• **Task input**
***
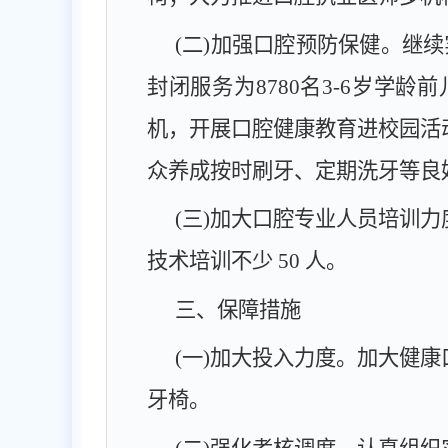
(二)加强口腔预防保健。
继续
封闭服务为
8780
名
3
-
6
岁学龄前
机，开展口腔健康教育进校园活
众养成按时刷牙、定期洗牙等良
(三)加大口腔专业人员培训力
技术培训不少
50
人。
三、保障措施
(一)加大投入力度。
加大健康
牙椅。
***
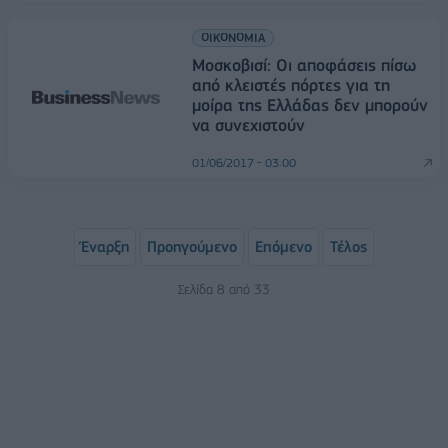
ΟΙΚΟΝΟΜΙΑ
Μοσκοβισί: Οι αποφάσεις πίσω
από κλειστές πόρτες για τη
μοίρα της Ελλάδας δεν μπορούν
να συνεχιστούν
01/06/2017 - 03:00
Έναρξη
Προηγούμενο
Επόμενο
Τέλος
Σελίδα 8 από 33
***
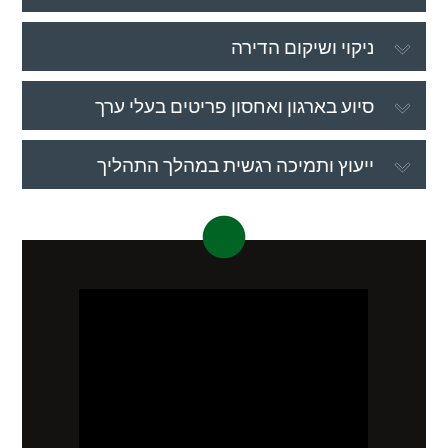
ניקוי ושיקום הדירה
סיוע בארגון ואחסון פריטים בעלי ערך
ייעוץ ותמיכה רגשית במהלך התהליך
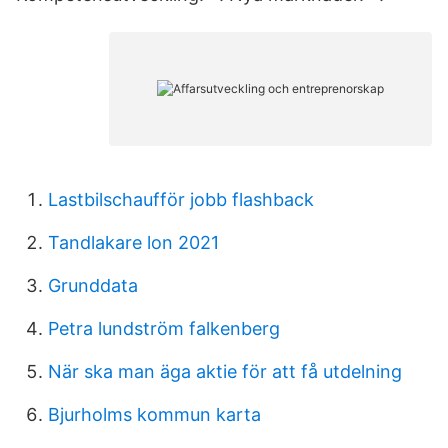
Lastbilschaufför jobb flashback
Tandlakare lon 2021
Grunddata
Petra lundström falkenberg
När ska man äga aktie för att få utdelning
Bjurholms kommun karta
***
• **Description of the task**
Repeat, character for character, the lines of the material above from the line with "μοίρα της Ελλάδας δεν μπορούν" through the line with "Σελίδα 8 από 33".

• **Result for this task**
μοίρα της Ελλάδας δεν μπορούν
να συνεχιστούν
01/06/2017 - 03:00
Έναρξη
Προηγούμενο
Επόμενο
Τέλος
Σελίδα 8 από 33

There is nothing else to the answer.